Scheme=ALPHA*(ALPHA/DIGIT/"+"/"-"/".")
permissions
Many URI schemes include hierarchical element authority for naming, so that management is delegated to that authority by the rest of the URI. The generic syntax provides a generic registry-based name or server address, and optionally port and user information.
The authority component is preceded by a double slash ("//") and is followed by a slash ("/"), question mark ("?"), or end-of-number ("#") character, or at the end of the URI.
permissions = [userinfo "@"]host[":"port]
the host
The host subcomponent of the authority is identified by an IP literal enclosed in square brackets. In many cases, the host syntax is simply used to create and deploy existing registries in DNS, thereby obtaining a globally unique name without the cost of deploying another registry.
host=IP field/IPv4address/reg-name
IP field = "["(IPv6Address/IPvFuture)"]"
IPvFuture="v"1*HEXDIG"."1*(unreserved/sub-separator/":")
Inquire
The query component contains non-hierarchical data, as well as data in the path component that identifies resources within the scope of the URI scheme and naming authority.
Query components are represented by question mark ("?") characters and terminated by number sign ("#") characters.
query=*(pchar/"/"/"?")
usage
When applications refer to a URI, they do not always use the full referencing form defined by the "URI" syntax rules.
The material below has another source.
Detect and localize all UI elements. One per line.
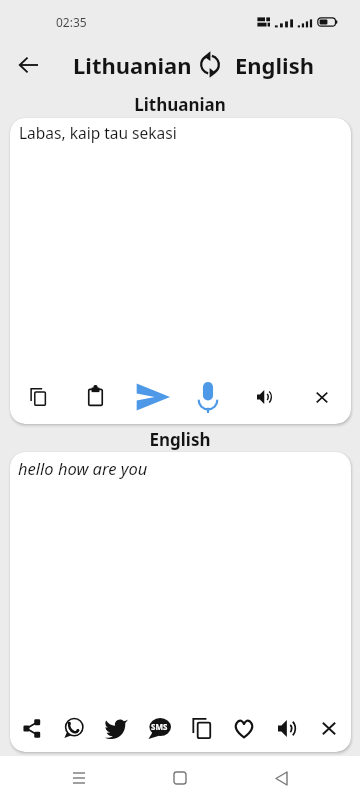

Conserving space and taking advantage of hierarchical locality, many Internet protocol element and media type formats allow abbreviated URIs, while others restrict the syntax to specific forms of URIs.
Build the base URI
In addition to fragment-only references, base URIs are known to be required. The resolver must establish a base URI. The base URI must conform to the syntax rules of <absolute-URI>.
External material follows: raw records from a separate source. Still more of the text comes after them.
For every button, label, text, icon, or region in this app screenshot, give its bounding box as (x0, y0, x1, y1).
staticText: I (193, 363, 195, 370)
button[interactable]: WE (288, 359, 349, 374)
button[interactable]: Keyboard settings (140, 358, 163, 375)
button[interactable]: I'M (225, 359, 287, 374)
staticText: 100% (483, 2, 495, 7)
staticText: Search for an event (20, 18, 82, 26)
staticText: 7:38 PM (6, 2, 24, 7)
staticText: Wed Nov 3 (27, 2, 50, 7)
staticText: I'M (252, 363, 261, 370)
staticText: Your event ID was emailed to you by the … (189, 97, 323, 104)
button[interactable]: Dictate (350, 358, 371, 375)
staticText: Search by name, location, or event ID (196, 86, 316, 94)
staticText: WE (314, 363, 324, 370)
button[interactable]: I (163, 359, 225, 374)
A base URI can be established in one of four ways
Base URI embedded in content
Encapsulates the base URI of the entity
The URI used to retrieve the entity
Default base URI (depends on application)
Normalize and Compare
The most common operations on URIs are simple comparisons: determining whether two URIs access their respective resources equivalently without using URIs. Extensive normalization is usually done before comparing URIs. URI comparisons are performed for some specific purposes.
equivalence
Because URIs exist to identify resources, they are considered equivalent when they identify the same resource. However, this definition of equivalence is not of much practical use, since there is no way to compare two resources unless one has full knowledge or control over them.
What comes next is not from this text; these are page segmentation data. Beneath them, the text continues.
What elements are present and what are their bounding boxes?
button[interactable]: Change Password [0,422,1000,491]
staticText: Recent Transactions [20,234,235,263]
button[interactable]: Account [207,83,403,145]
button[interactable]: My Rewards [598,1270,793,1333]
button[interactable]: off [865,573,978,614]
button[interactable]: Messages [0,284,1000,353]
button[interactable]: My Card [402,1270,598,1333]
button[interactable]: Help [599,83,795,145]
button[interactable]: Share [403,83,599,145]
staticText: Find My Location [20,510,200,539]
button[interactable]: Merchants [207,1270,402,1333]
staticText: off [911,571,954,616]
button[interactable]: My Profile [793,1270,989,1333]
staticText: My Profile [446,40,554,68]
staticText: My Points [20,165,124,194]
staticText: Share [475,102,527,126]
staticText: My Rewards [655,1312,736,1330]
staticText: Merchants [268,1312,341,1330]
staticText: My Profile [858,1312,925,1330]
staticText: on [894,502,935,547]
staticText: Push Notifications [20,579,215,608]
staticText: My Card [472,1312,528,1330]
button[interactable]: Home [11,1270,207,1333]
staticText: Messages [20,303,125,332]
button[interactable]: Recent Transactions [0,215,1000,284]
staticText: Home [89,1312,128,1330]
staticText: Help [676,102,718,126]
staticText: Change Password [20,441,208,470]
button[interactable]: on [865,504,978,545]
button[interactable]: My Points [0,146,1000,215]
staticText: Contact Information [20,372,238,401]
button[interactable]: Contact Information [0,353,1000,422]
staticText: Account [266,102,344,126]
Even if two URIs can be determined to be equivalent, URI comparison is not sufficient to determine that the two URIs identify different resources.
Syntax-based normalization
Syntax-based normalization includes the following techniques case normalization, percent-encoded normalization, and dot segment removal.
Safety Precautions
URIs by themselves do not pose a security threat. But URIs are often used to provide a compact set of instructions to access
For web resources, care must be taken to correctly interpret the data in the URI to prevent that data from being accessed accidentally, and to avoid including data text that should not be made public.
Sensitive information
URI producers should not provide passwords containing usernames or intended to be kept secret. URIs are often displayed by browsers, stored in plaintext bookmarks, and by user agent history and intermediary applications (proxy).
semantic attack
Because the userinfo subcomponent is rarely used, hosts appearing in the authority component can be used to construct a URI that misleads the user to trust, e.g.
ftp://cnn.example.com&[email protected]/top_story.htm
May cause users to assume the host is 'cnn.example.com' when it is actually '10.0.0.1'. A misleading URI can be an attack on the user, which attacks the user's preconceived notions. Regarding the software itself, such attacks can be avoided by differentiating between the individual components of the URI.